Hi,
we test the Debezium connector for postgreSQL,
all seems to work fine except for the kafka message format that is not JSON as expected.
Here is our test procedure:
Following the instructions described at
we install the Debezium connector (v0.8.1.Final)
for PostgreSQL (v9.6.10)
as a connector of confluent platform (v5.0.0)
on a CentOS Linux 7 (kernel: Linux 3.10.0-862.11.6.el7.x86_64).
logical decoding.
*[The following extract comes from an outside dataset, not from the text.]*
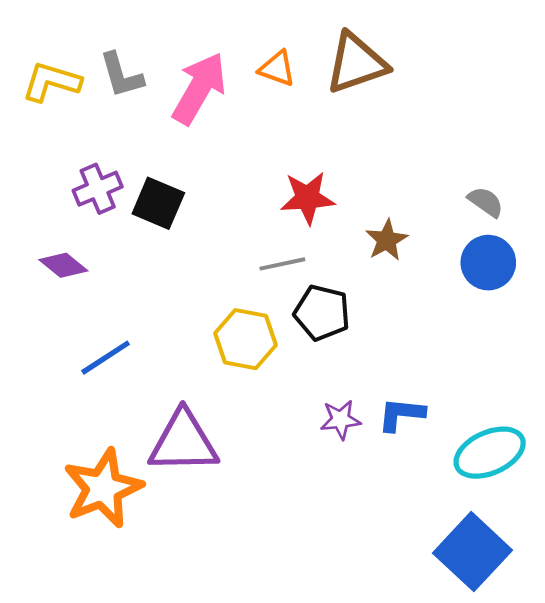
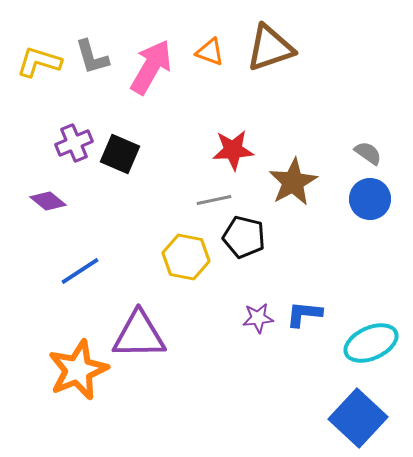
brown star: (387, 240) -> (293, 182), size x1.5

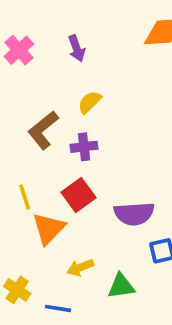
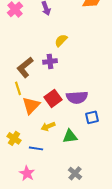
yellow semicircle: (90, 102) -> (61, 40), moved
brown L-shape: (43, 130) -> (25, 67), moved
red square: (78, 195) -> (53, 98), moved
We compile and install the plugin executing the respective
commands found at the related Debezium docker image file
======================== PostgreSQL ========================
For the test we use a database named 'test'
with a table named 'test_table',
created with the following DDL SQL commands:
* SQL commands
CREATE DATABASE test;
CREATE TABLE test_table (
id char(10) NOT NULL,
code char(10),
PRIMARY KEY (id)
);
We verify that the wal2json is working properly by obtaining the 'test_table'
changes using the 'pg_recvlogical' postgresql utility.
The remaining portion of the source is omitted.